Note: Contact an attorney or the issuing court before appearing on an active warrant.
Charges vs Convictions
An arrest, a charge, and a conviction are not the same thing. An arrest means a person was taken into custody. A charge means the government has accused the person in a criminal case. A conviction means there has been a plea, verdict, or other final finding that supports guilt. Public court records can show all three concepts in different places, so read the case status and disposition before drawing a conclusion.
| Charge | Conviction | |
|---|---|---|
| Stage | Accusation in the court case | Final outcome by plea, verdict, or finding |
| Proof | Not proof of guilt | Reflects a formal case result |
| Record use | Needs status and disposition review | Still subject to appeal, sealing, expunction, or other legal limits |
Sealed and Expunged Records
Texas has separate legal concepts for restricted and removed records. Research identified Texas Code of Criminal Procedure Chapter 55A as the expunction framework for eligible criminal records. Expunction is not the same as a routine website update. It is a legal process. Some records may also be restricted by juvenile rules, nondisclosure orders, active-investigation exceptions, privacy rules, or court order.

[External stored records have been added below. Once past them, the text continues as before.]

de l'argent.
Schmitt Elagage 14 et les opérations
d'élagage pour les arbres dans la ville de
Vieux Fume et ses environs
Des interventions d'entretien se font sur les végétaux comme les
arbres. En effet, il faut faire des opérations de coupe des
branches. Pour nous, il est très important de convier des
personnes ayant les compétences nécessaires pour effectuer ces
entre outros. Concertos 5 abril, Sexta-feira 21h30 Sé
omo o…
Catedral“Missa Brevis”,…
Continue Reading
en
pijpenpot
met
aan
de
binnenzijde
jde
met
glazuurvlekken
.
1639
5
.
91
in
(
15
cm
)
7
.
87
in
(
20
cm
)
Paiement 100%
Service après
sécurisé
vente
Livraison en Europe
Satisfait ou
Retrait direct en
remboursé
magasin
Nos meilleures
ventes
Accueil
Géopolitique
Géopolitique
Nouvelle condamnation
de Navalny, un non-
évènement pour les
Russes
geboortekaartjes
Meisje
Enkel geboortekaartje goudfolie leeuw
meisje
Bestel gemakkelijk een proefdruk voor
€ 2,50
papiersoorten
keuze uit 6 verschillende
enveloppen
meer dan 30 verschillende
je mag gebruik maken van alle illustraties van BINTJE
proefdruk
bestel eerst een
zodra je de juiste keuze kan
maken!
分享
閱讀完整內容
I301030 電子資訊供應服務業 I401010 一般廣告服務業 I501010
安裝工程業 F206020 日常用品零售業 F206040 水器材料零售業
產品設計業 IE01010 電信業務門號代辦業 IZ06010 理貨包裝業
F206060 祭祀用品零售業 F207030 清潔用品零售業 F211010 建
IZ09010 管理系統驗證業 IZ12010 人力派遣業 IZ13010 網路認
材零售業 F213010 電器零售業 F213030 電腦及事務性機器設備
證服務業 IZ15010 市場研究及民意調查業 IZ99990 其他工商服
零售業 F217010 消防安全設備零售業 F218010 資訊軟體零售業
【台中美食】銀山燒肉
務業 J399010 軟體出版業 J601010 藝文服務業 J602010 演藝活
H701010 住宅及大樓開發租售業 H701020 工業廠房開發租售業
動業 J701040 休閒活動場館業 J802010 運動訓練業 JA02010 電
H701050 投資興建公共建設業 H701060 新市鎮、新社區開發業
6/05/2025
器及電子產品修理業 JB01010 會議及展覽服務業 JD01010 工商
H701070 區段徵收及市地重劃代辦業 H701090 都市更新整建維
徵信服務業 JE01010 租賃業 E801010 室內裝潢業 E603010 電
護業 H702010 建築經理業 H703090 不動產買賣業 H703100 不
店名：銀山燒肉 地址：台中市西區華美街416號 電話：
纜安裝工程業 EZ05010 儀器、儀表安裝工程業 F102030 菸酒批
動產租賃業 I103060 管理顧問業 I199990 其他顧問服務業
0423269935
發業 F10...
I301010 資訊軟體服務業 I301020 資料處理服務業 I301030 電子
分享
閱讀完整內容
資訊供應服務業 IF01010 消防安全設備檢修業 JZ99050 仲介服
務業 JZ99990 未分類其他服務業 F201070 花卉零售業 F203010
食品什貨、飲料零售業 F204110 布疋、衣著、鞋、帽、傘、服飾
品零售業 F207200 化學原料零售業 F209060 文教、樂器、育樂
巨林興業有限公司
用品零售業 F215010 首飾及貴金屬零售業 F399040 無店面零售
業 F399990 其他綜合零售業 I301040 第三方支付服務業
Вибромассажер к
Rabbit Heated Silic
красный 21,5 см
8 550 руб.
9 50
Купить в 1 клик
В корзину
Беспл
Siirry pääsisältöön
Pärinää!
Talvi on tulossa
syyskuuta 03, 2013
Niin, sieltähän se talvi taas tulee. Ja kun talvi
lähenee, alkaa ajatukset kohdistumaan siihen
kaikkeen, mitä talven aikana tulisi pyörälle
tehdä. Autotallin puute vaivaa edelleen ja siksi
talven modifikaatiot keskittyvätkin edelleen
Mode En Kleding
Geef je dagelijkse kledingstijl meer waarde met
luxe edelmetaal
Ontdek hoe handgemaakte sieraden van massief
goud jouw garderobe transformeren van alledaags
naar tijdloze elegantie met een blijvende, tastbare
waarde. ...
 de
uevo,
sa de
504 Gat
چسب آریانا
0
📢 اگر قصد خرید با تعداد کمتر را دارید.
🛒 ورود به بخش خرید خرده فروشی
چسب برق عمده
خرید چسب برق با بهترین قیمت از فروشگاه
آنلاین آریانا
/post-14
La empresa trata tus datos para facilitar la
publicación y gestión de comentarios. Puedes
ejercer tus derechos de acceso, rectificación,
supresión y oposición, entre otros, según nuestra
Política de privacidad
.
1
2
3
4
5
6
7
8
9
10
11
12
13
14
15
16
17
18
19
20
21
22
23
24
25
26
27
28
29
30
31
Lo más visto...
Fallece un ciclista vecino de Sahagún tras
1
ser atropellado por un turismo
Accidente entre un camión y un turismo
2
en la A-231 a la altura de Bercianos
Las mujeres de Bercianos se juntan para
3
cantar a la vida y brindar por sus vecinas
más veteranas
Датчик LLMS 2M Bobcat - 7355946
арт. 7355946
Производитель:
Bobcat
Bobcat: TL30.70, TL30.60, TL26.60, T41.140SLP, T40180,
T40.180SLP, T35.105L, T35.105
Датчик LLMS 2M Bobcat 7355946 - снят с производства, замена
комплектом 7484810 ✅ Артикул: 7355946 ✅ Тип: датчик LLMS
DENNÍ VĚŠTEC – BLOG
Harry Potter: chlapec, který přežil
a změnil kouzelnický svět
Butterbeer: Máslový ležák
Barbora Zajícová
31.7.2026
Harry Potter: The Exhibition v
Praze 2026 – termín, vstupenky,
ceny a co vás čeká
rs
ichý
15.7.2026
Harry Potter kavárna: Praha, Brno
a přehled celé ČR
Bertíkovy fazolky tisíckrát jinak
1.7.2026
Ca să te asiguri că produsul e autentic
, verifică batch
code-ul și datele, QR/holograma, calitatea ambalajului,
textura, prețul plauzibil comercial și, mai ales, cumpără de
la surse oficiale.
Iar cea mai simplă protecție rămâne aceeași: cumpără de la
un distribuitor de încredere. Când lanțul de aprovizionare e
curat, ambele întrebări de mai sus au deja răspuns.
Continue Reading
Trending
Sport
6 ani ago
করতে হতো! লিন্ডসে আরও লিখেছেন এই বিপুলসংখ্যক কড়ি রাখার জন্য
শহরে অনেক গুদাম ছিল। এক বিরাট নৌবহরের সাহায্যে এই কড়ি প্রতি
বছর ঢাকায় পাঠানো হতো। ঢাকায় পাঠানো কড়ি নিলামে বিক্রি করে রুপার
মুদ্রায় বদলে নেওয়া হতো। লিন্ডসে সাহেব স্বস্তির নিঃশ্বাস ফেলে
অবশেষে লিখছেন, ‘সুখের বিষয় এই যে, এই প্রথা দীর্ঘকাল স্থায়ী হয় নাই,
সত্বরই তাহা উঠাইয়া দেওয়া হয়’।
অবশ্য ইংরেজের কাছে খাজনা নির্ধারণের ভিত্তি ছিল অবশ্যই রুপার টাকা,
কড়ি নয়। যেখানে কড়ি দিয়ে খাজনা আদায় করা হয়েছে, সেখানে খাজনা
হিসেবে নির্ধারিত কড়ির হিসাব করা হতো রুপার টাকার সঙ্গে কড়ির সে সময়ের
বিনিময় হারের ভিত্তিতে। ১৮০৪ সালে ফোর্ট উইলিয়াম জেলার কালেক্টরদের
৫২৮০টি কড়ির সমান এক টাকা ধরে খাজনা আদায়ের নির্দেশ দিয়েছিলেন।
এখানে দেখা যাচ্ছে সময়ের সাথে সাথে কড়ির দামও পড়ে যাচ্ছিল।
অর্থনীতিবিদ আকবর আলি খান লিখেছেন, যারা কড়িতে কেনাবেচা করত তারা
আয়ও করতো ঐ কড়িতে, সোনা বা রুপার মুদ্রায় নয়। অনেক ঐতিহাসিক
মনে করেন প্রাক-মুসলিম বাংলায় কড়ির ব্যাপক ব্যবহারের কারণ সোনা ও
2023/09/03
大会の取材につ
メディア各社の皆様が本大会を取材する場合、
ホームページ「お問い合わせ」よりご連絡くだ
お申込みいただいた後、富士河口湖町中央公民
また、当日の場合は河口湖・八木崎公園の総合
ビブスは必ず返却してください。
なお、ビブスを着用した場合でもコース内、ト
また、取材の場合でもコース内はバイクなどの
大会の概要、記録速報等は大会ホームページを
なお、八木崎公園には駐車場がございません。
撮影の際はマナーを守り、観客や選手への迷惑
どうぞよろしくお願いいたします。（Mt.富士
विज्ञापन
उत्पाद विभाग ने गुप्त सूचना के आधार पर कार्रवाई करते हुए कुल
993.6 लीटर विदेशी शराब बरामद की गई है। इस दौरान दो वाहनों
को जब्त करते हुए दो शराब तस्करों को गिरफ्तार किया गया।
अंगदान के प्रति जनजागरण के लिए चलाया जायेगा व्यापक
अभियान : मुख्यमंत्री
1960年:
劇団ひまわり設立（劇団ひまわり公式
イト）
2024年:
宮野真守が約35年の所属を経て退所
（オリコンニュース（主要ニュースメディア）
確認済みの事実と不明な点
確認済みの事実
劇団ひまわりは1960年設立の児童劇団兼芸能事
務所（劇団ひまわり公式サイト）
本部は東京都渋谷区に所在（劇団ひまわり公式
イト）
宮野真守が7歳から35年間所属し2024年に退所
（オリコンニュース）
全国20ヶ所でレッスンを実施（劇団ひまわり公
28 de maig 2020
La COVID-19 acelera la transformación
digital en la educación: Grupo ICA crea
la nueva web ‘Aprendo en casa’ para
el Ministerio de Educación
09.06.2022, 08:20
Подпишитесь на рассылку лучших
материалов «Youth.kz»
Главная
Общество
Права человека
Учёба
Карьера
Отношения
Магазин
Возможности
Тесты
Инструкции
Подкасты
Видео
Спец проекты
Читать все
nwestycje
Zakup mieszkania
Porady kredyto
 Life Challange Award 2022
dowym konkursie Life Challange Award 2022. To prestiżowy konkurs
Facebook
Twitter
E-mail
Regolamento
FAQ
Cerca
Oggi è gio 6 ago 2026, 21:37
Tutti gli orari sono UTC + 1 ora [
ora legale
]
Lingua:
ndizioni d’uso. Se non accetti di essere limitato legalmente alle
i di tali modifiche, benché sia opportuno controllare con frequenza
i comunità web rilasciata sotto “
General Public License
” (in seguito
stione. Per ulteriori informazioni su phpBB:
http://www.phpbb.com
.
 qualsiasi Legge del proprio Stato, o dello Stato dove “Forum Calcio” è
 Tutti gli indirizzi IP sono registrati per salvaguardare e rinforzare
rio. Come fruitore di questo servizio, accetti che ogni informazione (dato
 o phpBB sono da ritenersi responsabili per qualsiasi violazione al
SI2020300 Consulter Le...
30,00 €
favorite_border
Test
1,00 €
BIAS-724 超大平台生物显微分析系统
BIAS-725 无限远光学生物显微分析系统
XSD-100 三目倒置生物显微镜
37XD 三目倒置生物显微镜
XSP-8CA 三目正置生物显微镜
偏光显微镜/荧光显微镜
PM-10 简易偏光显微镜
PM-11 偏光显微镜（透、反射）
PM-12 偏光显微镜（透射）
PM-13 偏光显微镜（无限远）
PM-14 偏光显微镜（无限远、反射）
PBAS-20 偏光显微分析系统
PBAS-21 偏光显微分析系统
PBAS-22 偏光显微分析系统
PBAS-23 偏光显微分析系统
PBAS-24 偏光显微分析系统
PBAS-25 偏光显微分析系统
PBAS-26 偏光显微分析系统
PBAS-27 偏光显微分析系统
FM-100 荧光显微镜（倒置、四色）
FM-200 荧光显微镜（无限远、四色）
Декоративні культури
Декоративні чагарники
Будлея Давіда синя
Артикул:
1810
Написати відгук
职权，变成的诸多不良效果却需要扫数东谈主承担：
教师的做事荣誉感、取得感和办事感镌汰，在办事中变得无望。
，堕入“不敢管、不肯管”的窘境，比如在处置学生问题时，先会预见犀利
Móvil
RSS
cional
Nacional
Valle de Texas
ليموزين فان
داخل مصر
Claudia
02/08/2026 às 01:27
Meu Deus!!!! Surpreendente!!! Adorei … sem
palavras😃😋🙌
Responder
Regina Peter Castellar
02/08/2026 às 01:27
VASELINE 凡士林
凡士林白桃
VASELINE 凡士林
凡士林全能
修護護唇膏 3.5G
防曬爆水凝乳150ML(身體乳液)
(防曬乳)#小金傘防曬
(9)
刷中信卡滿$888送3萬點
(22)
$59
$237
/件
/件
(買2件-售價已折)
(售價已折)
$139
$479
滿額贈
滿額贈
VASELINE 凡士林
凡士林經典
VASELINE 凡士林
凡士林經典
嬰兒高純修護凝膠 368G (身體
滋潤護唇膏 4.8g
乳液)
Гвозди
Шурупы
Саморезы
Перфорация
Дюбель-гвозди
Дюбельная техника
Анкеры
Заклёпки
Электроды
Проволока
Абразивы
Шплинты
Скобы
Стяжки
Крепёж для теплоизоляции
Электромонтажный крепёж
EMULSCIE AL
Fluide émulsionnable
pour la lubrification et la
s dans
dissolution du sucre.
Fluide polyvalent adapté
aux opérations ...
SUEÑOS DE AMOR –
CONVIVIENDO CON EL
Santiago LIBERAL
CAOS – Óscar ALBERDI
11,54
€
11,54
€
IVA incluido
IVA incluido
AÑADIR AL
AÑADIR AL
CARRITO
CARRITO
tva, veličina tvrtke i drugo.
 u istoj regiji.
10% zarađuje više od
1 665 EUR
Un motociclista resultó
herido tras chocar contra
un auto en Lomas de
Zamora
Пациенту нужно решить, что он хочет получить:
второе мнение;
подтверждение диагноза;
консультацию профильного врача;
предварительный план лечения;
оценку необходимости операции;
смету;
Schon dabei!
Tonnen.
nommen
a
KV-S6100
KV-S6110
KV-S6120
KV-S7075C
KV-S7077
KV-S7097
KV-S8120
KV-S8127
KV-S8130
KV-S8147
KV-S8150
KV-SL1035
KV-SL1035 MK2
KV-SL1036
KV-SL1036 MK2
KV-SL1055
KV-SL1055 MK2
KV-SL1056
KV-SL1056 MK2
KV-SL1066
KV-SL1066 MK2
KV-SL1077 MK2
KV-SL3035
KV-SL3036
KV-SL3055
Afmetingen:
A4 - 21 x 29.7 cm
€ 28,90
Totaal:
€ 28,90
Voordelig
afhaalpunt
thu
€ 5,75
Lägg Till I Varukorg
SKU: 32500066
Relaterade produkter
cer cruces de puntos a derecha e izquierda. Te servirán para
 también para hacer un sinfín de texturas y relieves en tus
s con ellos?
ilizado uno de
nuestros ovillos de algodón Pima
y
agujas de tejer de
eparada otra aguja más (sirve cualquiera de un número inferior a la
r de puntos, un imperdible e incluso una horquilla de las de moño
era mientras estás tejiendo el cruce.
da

| Sealed or Restricted | Expunged | |
|---|---|---|
| Public visibility | Limited or hidden from ordinary public access | Removed or treated under the expunction order |
| Who may still see it | Some agencies may retain lawful access | Access is controlled by the expunction order and statute |
| How it happens | Order, statute, or access rule | Petition and court order under Texas law |
Background Check Limits
Casual court lookup is not the same as a compliant background check. Court records after a jail arrest can be incomplete, delayed, amended, sealed, or misunderstood without the final disposition. FCRA-covered uses such as employment, housing, credit, insurance, and tenant screening require legally compliant consumer-reporting processes. Public lookup pages and advertising search tools should not be used as a substitute for those processes.
Important: Do not use inmate, arrest, or court lookup information for any FCRA-covered eligibility decision.
Restricted Court Records After Arrest
Some Bastrop County court records after an arrest may not appear in full public view. Juvenile matters, sealed records, expunged records, active investigations, protected victim information, mental-health information, and records covered by specific court orders may be withheld or redacted. The Bastrop County Public Information Requests page says written requests are required, costs may apply, and protected information may be sent to the Attorney General for an opinion with notice to the requestor within 10 days. The Texas Public Information Act gives a request path, not a guarantee that every record will be released in full.